* [What is expected] Give the data again exactly, without images.

§

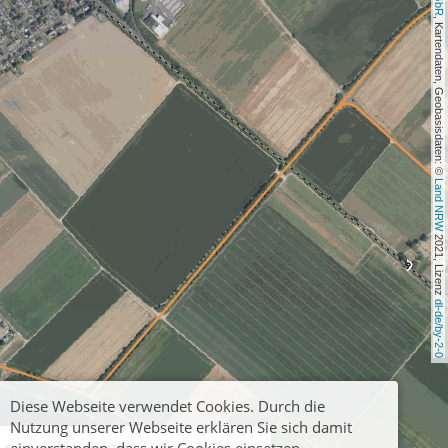
, Kartendaten, Geobasisdaten: © 
Land NRW
 2021, Lizenz 
dl-de/by-2-0
Diese Webseite verwendet Cookies. Durch die
Nutzung unserer Webseite erklären Sie sich damit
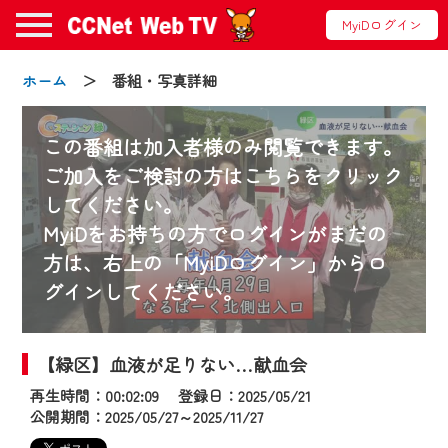
MyiDログイン
ホーム
＞ 番組・写真詳細
この番組は加入者様のみ閲覧できます。
ご加入をご検討の方はこちらをクリック
してください。
お知らせ
MyiDをお持ちの方でログインがまだの
方は、右上の「MyiDログイン」からロ
グインしてください。
2024/09/02
動画配信サービス『CCNet Web TV』は2024
年9月24日からリニューアルします！
【緑区】血液が足りない…献血会
再生時間：00:02:09 登録日：2025/05/21
【変更点】
公開期間：2025/05/27～2025/11/27
◆デザイン変更により、お住まいの地域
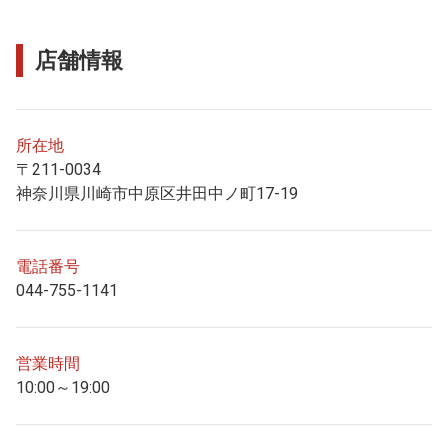
店舗情報
所在地
〒211-0034
神奈川県川崎市中原区井田中ノ町17-19
電話番号
044-755-1141
営業時間
10:00～19:00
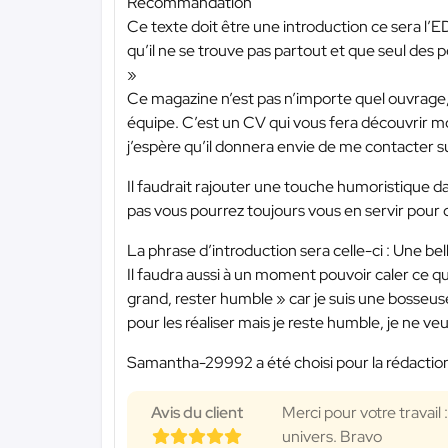
Recommandation
Ce texte doit être une introduction ce sera l’
qu’il ne se trouve pas partout et que seul des p
»
Ce magazine n’est pas n’importe quel ouvrage, 
équipe. C’est un CV qui vous fera découvrir m
j’espère qu’il donnera envie de me contacter su
Il faudrait rajouter une touche humoristique dan
pas vous pourrez toujours vous en servir pour cr
La phrase d’introduction sera celle-ci : Une b
Il faudra aussi à un moment pouvoir caler ce qu
grand, rester humble » car je suis une bosseuse j
pour les réaliser mais je reste humble, je ne ve
Samantha-29992 a été choisi pour la rédaction
Avis du client
Merci pour votre travail 
univers. Bravo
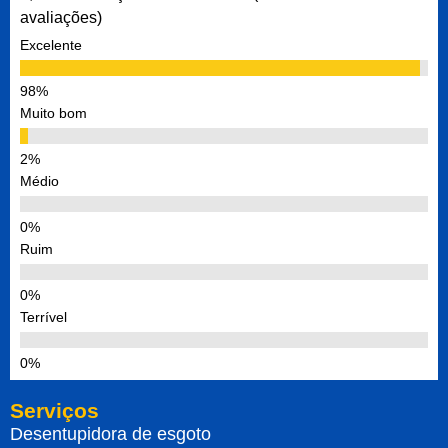
avaliações)
Excelente
Muito bom
Médio
Ruim
Terrível
Serviços
Desentupidora de esgoto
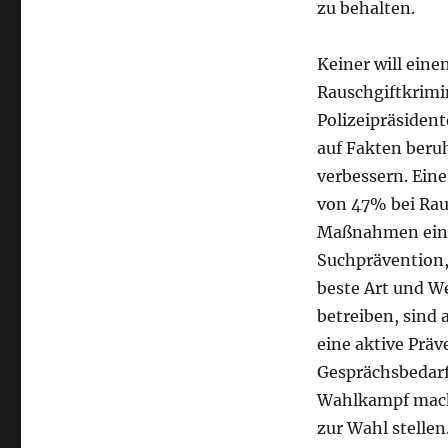
zu behalten.
Keiner will eine
Rauschgiftkrimin
Polizeipräsiden
auf Fakten beruh
verbessern. Ein
von 47% bei Rau
Maßnahmen einzu
Suchprävention,
beste Art und W
betreiben, sind 
eine aktive Prä
Gesprächsbedar
Wahlkampf machen
zur Wahl stellen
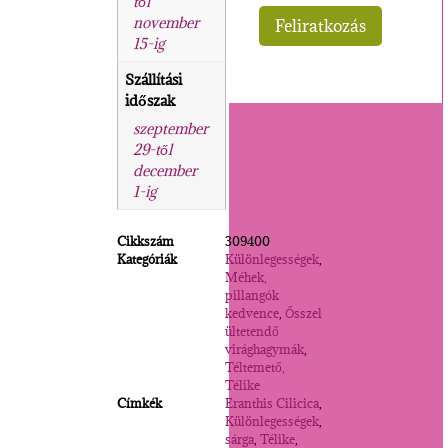
től
november
15-ig
Szállítási
időszak
szeptember
29-től
december
1-ig
Cikkszám
309400
Kategóriák
Különlegességek
,
Méhek,
pillangók
kedvence
,
Ősszel
ültetendő
virághagymák
,
Téltemető,
Télike
Címkék
Eranthis Cilicica
,
Különlegességek
,
sárga
,
Télike
,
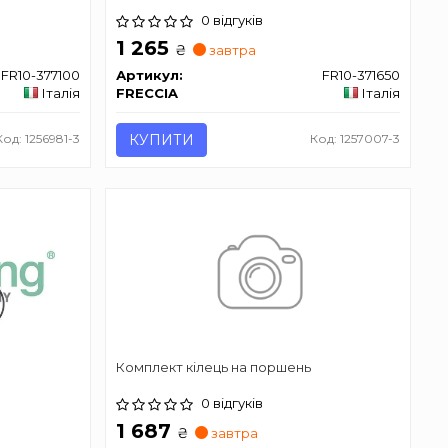
0 відгуків
1 265
₴
завтра
FR10-377100
Артикул:
FR10-371650
Італія
FRECCIA
Італія
Код: 1256981-3
КУПИТИ
Код: 1257007-3
Комплект кілець на поршень
0 відгуків
1 687
₴
завтра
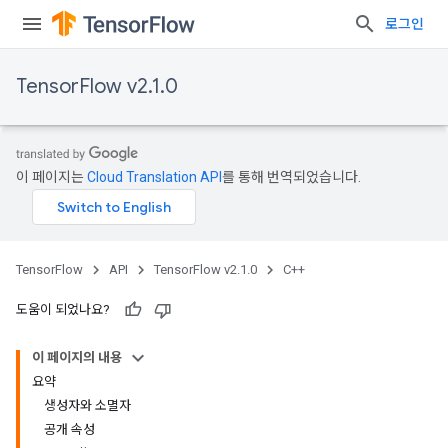
로그인
TensorFlow v2.1.0
이 페이지는
Cloud Translation API
를 통해 번역되었습니다.
TensorFlow
API
TensorFlow v2.1.0
C++
도움이 되었나요?
이 페이지의 내용
요약
생성자와 소멸자
공개 속성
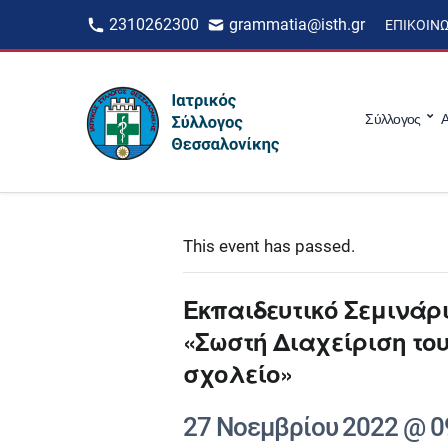
2310262300
grammatia@isth.gr
ΕΠΙΚΟΙΝ
Σύλλογος
Α
This event has passed.
Εκπαιδευτικό Σεμινάρ
«Σωστή Διαχείριση το
σχολείο»
27 Νοεμβρίου 2022 @ 0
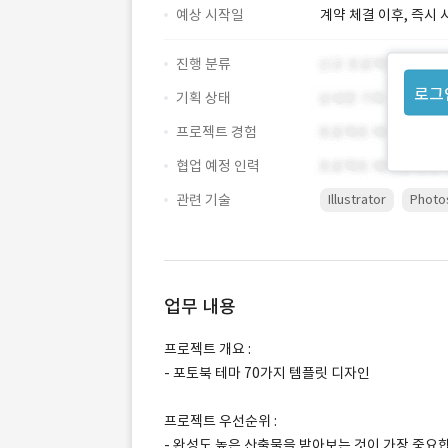
예상 시작일
계약 체결 이후, 즉시 
진행 분류
로그
기획 상태
프로젝트 경험
협업 예정 인력
관련 기술
Illustrator
Photo
업무 내용
프로젝트 개요 :
- 포토북 테마 70가지 템플릿 디자인
프로젝트 우선순위 :
- 완성도 높은 산출물을 받아보는 것이 가장 중요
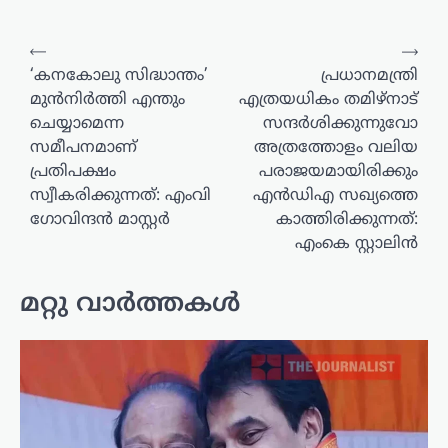
പോസ്റ്റുകളിലൂടെ
⟵
⟶
‘കനകോലു സിദ്ധാന്തം’
പ്രധാനമന്ത്രി
മുൻനിർത്തി എന്തും
എത്രയധികം തമിഴ്‌നാട്
ചെയ്യാമെന്ന
സന്ദർശിക്കുന്നുവോ
സമീപനമാണ്
അത്രത്തോളം വലിയ
പ്രതിപക്ഷം
പരാജയമായിരിക്കും
സ്വീകരിക്കുന്നത്: എംവി
എൻഡിഎ സഖ്യത്തെ
ഗോവിന്ദൻ മാസ്റ്റർ
കാത്തിരിക്കുന്നത്:
എംകെ സ്റ്റാലിൻ
മറ്റു വാർത്തകൾ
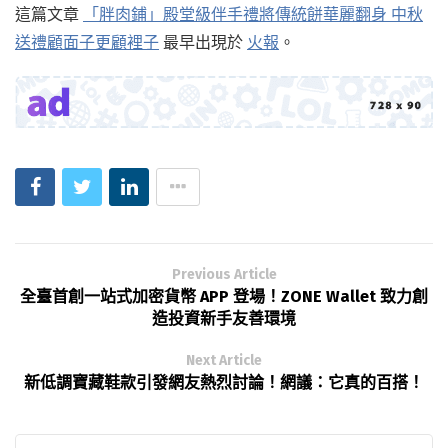
這篇文章
「胖肉鋪」殿堂級伴手禮將傳統餅華麗翻身 中秋
送禮顧面子更顧裡子
最早出現於
火報
。
Previous Article
全臺首創一站式加密貨幣 APP 登場！ZONE Wallet 致力創
造投資新手友善環境
Next Article
新低調寶藏鞋款引發網友熱烈討論！網議：它真的百搭！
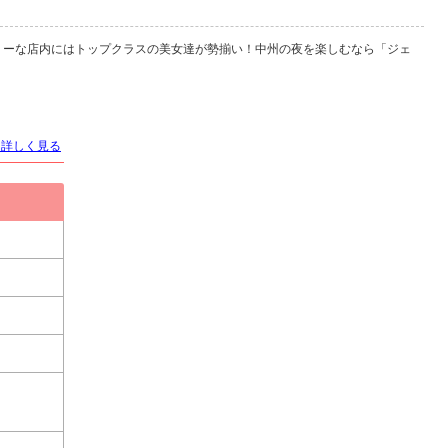
リーな店内にはトップクラスの美女達が勢揃い！中州の夜を楽しむなら「ジェ
を詳しく見る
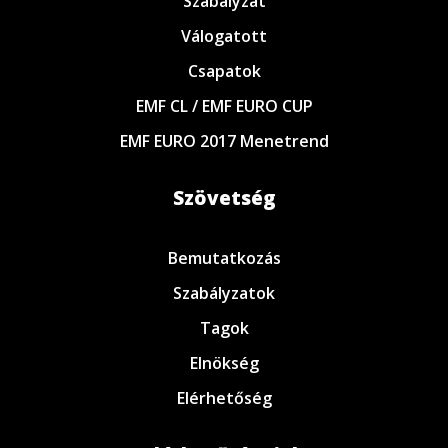
Szabályzat
Válogatott
Csapatok
EMF CL / EMF EURO CUP
EMF EURO 2017 Menetrend
Szövetség
Bemutatkozás
Szabályzatok
Tagok
Elnökség
Elérhetőség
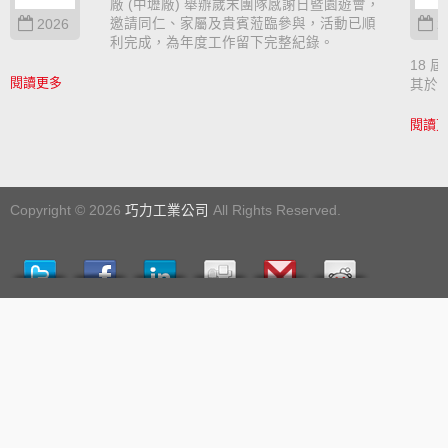
廠 (中壢廠) 舉辦歲末團隊感謝日暨園遊會，
邀請同仁、家屬及貴賓蒞臨參與，活動已順
2026
2
利完成，為年度工作留下完整紀錄。
18 屆
閱讀更多
其於
閱讀
Copyright © 2026
巧力工業公司
All Rights Reserved.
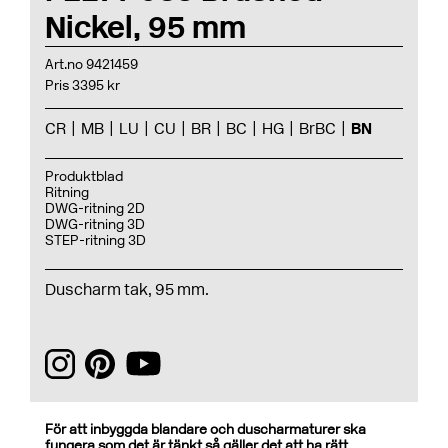
Nickel, 95 mm
Art.no 9421459
Pris 3395 kr
CR
MB
LU
CU
BR
BC
HG
BrBC
BN
Produktblad
Ritning
DWG-ritning 2D
DWG-ritning 3D
STEP-ritning 3D
Duscharm tak, 95 mm.
För att inbyggda blandare och duscharmaturer ska
fungera som det är tänkt så gäller det att ha rätt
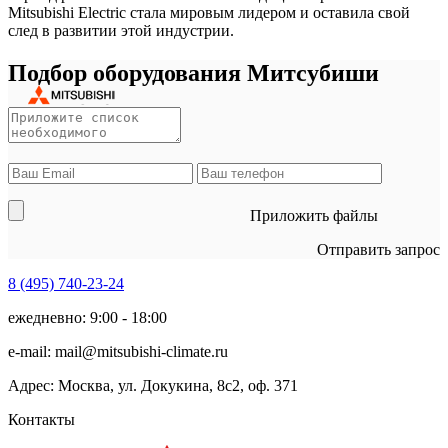
Mitsubishi Electric стала мировым лидером и оставила свой
след в развитии этой индустрии.
Подбор оборудования Митсубиши
Приложить файлы
Отправить запрос
8 (495)
740-23-24
ежедневно: 9:00 - 18:00
e-mail:
mail@mitsubishi-climate.ru
Адрес: Москва, ул. Докукина, 8с2, оф. 371
Контакты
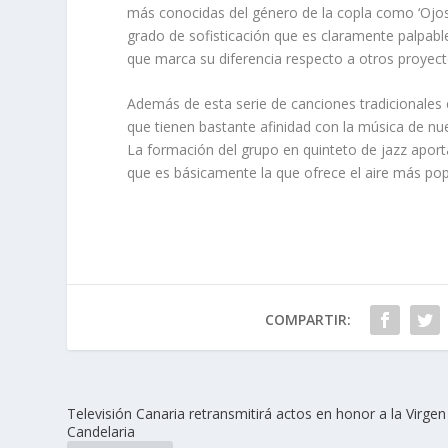
más conocidas del género de la copla como ‘Ojos v
grado de sofisticación que es claramente palpabl
que marca su diferencia respecto a otros proyect
Además de esta serie de canciones tradicionales e
que tienen bastante afinidad con la música de nue
La formación del grupo en quinteto de jazz aporta
que es básicamente la que ofrece el aire más pop
COMPARTIR:
Televisión Canaria retransmitirá actos en honor a la Virgen
Candelaria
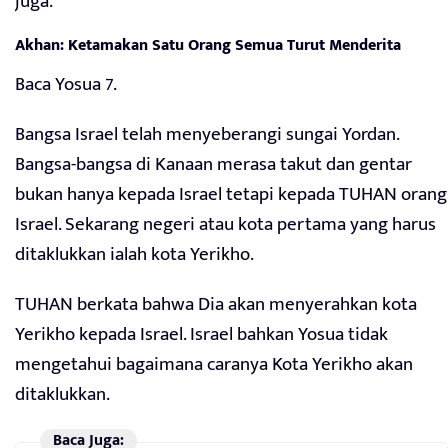
juga.
Akhan: Ketamakan Satu Orang Semua Turut Menderita
Baca Yosua 7.
Bangsa Israel telah menyeberangi sungai Yordan.
Bangsa-bangsa di Kanaan merasa takut dan gentar
bukan hanya kepada Israel tetapi kepada TUHAN orang
Israel. Sekarang negeri atau kota pertama yang harus
ditaklukkan ialah kota Yerikho.
TUHAN berkata bahwa Dia akan menyerahkan kota
Yerikho kepada Israel. Israel bahkan Yosua tidak
mengetahui bagaimana caranya Kota Yerikho akan
ditaklukkan.
Baca Juga:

§

* [Response to the exercise]
, Kartendaten, Geobasisdaten: © 
Land NRW
 2021, Lizenz 
dl-de/by-2-0
Diese Webseite verwendet Cookies. Durch die
Nutzung unserer Webseite erklären Sie sich damit
MyiDログイン
ホーム
＞ 番組・写真詳細
この番組は加入者様のみ閲覧できます。
ご加入をご検討の方はこちらをクリック
してください。
お知らせ
MyiDをお持ちの方でログインがまだの
方は、右上の「MyiDログイン」からロ
グインしてください。
2024/09/02
動画配信サービス『CCNet Web TV』は2024
年9月24日からリニューアルします！
【緑区】血液が足りない…献血会
再生時間：00:02:09 登録日：2025/05/21
【変更点】
公開期間：2025/05/27～2025/11/27
◆デザイン変更により、お住まいの地域
店舗情報
所在地
〒211-0034
神奈川県川崎市中原区井田中ノ町17-19
電話番号
044-755-1141
営業時間
10:00～19:00
Recommandation
Ce texte doit être une introduction ce sera l’
qu’il ne se trouve pas partout et que seul des p
»
Ce magazine n’est pas n’importe quel ouvrage, 
équipe. C’est un CV qui vous fera découvrir m
j’espère qu’il donnera envie de me contacter su
Il faudrait rajouter une touche humoristique dan
pas vous pourrez toujours vous en servir pour cr
La phrase d’introduction sera celle-ci : Une b
Il faudra aussi à un moment pouvoir caler ce qu
grand, rester humble » car je suis une bosseuse j
pour les réaliser mais je reste humble, je ne ve
Samantha-29992 a été choisi pour la rédaction
Avis du client
Merci pour votre travail 
univers. Bravo
avaliações)
Excelente
Muito bom
Médio
Ruim
Terrível
Serviços
Desentupidora de esgoto
zu behalten.
Keiner will eine
Rauschgiftkrimin
Polizeipräsiden
auf Fakten beruh
verbessern. Ein
von 47% bei Rau
Maßnahmen einzu
Suchprävention,
beste Art und W
betreiben, sind 
eine aktive Prä
Gesprächsbedar
Wahlkampf machen
zur Wahl stellen
től
november
15-ig
Szállítási
időszak
szeptember
29-től
december
1-ig
Cikkszám
309400
Kategóriák
Különlegességek
,
Méhek,
pillangók
kedvence
,
Ősszel
ültetendő
virághagymák
,
Téltemető,
Télike
Címkék
Eranthis Cilicica
,
Különlegességek
,
sárga
,
Télike
,
0 відгуків
1 265
₴
завтра
FR10-377100
Артикул:
FR10-371650
Італія
FRECCIA
Італія
Код: 1256981-3
КУПИТИ
Код: 1257007-3
Комплект кілець на поршень
0 відгуків
1 687
₴
завтра
로그인
TensorFlow v2.1.0
이 페이지는
Cloud Translation API
를 통해 번역되었습니다.
TensorFlow
API
TensorFlow v2.1.0
C++
도움이 되었나요?
이 페이지의 내용
요약
생성자와 소멸자
공개 속성
2310262300
grammatia@isth.gr
ΕΠΙΚΟΙΝ
Σύλλογος
Α
This event has passed.
Εκπαιδευτικό Σεμινάρ
«Σωστή Διαχείριση το
σχολείο»
27 Νοεμβρίου 2022 @ 0
예상 시작일
계약 체결 이후, 즉시 
진행 분류
로그
기획 상태
프로젝트 경험
협업 예정 인력
관련 기술
Illustrator
Photo
업무 내용
프로젝트 개요 :
- 포토북 테마 70가지 템플릿 디자인
프로젝트 우선순위 :
- 완성도 높은 산출물을 받아보는 것이 가장 중요
പോസ്റ്റുകളിലൂടെ
⟵
⟶
‘കനകോലു സിദ്ധാന്തം’
പ്രധാനമന്ത്രി
മുൻനിർത്തി എന്തും
എത്രയധികം തമിഴ്‌നാട്
ചെയ്യാമെന്ന
സന്ദർശിക്കുന്നുവോ
സമീപനമാണ്
അത്രത്തോളം വലിയ
പ്രതിപക്ഷം
പരാജയമായിരിക്കും
സ്വീകരിക്കുന്നത്: എംവി
എൻഡിഎ സഖ്യത്തെ
ഗോവിന്ദൻ മാസ്റ്റർ
കാത്തിരിക്കുന്നത്:
എംകെ സ്റ്റാലിൻ
മറ്റു വാർത്തകൾ
這篇文章
「胖肉鋪」殿堂級伴手禮將傳統餅華麗翻身 中秋
送禮顧面子更顧裡子
最早出現於
火報
。
Previous Article
全臺首創一站式加密貨幣 APP 登場！ZONE Wallet 致力創
造投資新手友善環境
Next Article
新低調寶藏鞋款引發網友熱烈討論！網議：它真的百搭！
リーな店内にはトップクラスの美女達が勢揃い！中州の夜を楽しむなら「ジェ
を詳しく見る
Szabályzat
Válogatott
Csapatok
EMF CL / EMF EURO CUP
EMF EURO 2017 Menetrend
Szövetség
Bemutatkozás
Szabályzatok
Tagok
Elnökség
Elérhetőség
廠 (中壢廠) 舉辦歲末團隊感謝日暨園遊會，
邀請同仁、家屬及貴賓蒞臨參與，活動已順
2026
2
利完成，為年度工作留下完整紀錄。
18 屆
閱讀更多
其於
閱讀
Copyright © 2026
巧力工業公司
All Rights Reserved.
Nickel, 95 mm
Art.no 9421459
Pris 3395 kr
CR
MB
LU
CU
BR
BC
HG
BrBC
BN
Produktblad
Ritning
DWG-ritning 2D
DWG-ritning 3D
STEP-ritning 3D
Duscharm tak, 95 mm.
För att inbyggda blandare och duscharmaturer ska
fungera som det är tänkt så gäller det att ha rätt
Mitsubishi Electric стала мировым лидером и оставила свой
след в развитии этой индустрии.
Подбор оборудования Митсубиши
Приложить файлы
Отправить запрос
8 (495)
740-23-24
ежедневно: 9:00 - 18:00
e-mail:
mail@mitsubishi-climate.ru
Адрес: Москва, ул. Докукина, 8с2, оф. 371
Контакты
más conocidas del género de la copla como ‘Ojos v
grado de sofisticación que es claramente palpabl
que marca su diferencia respecto a otros proyect
Además de esta serie de canciones tradicionales e
que tienen bastante afinidad con la música de nue
La formación del grupo en quinteto de jazz aporta
que es básicamente la que ofrece el aire más pop
COMPARTIR:
Televisión Canaria retransmitirá actos en honor a la Virgen
Candelaria
juga.
Akhan: Ketamakan Satu Orang Semua Turut Menderita
Baca Yosua 7.
Bangsa Israel telah menyeberangi sungai Yordan.
Bangsa-bangsa di Kanaan merasa takut dan gentar
bukan hanya kepada Israel tetapi kepada TUHAN orang
Israel. Sekarang negeri atau kota pertama yang harus
ditaklukkan ialah kota Yerikho.
TUHAN berkata bahwa Dia akan menyerahkan kota
Yerikho kepada Israel. Israel bahkan Yosua tidak
mengetahui bagaimana caranya Kota Yerikho akan
ditaklukkan.
Baca Juga:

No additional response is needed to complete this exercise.